(Collected data entries)
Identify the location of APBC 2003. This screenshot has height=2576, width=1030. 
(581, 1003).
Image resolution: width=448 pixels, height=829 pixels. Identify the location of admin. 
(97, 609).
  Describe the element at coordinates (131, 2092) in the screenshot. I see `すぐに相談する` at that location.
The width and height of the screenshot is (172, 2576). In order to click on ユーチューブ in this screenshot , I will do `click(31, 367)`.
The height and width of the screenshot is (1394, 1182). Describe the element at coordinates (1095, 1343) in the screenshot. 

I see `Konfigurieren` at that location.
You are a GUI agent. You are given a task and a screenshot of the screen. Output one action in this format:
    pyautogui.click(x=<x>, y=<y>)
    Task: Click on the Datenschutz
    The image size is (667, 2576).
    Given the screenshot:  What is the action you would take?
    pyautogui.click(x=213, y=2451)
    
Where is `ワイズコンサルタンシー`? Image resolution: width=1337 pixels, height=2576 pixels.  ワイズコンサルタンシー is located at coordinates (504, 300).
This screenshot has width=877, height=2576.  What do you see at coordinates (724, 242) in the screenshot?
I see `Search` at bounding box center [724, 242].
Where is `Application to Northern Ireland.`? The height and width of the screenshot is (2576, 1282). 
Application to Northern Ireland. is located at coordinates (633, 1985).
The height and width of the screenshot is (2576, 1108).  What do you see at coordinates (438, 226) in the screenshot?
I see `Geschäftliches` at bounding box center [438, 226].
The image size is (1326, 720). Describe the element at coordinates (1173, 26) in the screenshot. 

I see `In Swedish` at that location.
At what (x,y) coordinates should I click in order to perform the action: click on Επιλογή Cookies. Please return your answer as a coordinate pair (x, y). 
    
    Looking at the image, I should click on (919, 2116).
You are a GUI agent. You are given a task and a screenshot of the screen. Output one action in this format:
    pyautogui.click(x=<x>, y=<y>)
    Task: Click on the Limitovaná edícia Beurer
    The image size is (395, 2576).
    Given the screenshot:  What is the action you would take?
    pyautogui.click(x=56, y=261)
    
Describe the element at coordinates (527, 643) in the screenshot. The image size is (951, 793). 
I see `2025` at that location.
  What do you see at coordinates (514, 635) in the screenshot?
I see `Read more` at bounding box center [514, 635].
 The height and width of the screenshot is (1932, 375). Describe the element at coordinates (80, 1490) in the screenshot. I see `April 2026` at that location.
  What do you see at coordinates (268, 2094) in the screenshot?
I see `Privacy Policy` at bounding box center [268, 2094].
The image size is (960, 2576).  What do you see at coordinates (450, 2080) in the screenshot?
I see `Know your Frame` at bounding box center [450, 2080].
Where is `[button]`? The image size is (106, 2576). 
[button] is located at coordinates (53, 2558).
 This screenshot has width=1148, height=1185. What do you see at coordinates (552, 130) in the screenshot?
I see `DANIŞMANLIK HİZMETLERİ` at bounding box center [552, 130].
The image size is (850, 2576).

# [ACTIVITY]
From the line that contains "is (2576, 1282)." through the final line of the entries above, every line must be reproduced exactly and nothing more.

# [ANSWER FOR THE TASK]
Where is `Application to Northern Ireland.`? The height and width of the screenshot is (2576, 1282). 
Application to Northern Ireland. is located at coordinates (633, 1985).
The height and width of the screenshot is (2576, 1108).  What do you see at coordinates (438, 226) in the screenshot?
I see `Geschäftliches` at bounding box center [438, 226].
The image size is (1326, 720). Describe the element at coordinates (1173, 26) in the screenshot. 

I see `In Swedish` at that location.
At what (x,y) coordinates should I click in order to perform the action: click on Επιλογή Cookies. Please return your answer as a coordinate pair (x, y). 
    
    Looking at the image, I should click on (919, 2116).
You are a GUI agent. You are given a task and a screenshot of the screen. Output one action in this format:
    pyautogui.click(x=<x>, y=<y>)
    Task: Click on the Limitovaná edícia Beurer
    The image size is (395, 2576).
    Given the screenshot:  What is the action you would take?
    pyautogui.click(x=56, y=261)
    
Describe the element at coordinates (527, 643) in the screenshot. The image size is (951, 793). 
I see `2025` at that location.
  What do you see at coordinates (514, 635) in the screenshot?
I see `Read more` at bounding box center [514, 635].
 The height and width of the screenshot is (1932, 375). Describe the element at coordinates (80, 1490) in the screenshot. I see `April 2026` at that location.
  What do you see at coordinates (268, 2094) in the screenshot?
I see `Privacy Policy` at bounding box center [268, 2094].
The image size is (960, 2576).  What do you see at coordinates (450, 2080) in the screenshot?
I see `Know your Frame` at bounding box center [450, 2080].
Where is `[button]`? The image size is (106, 2576). 
[button] is located at coordinates (53, 2558).
 This screenshot has width=1148, height=1185. What do you see at coordinates (552, 130) in the screenshot?
I see `DANIŞMANLIK HİZMETLERİ` at bounding box center [552, 130].
The image size is (850, 2576).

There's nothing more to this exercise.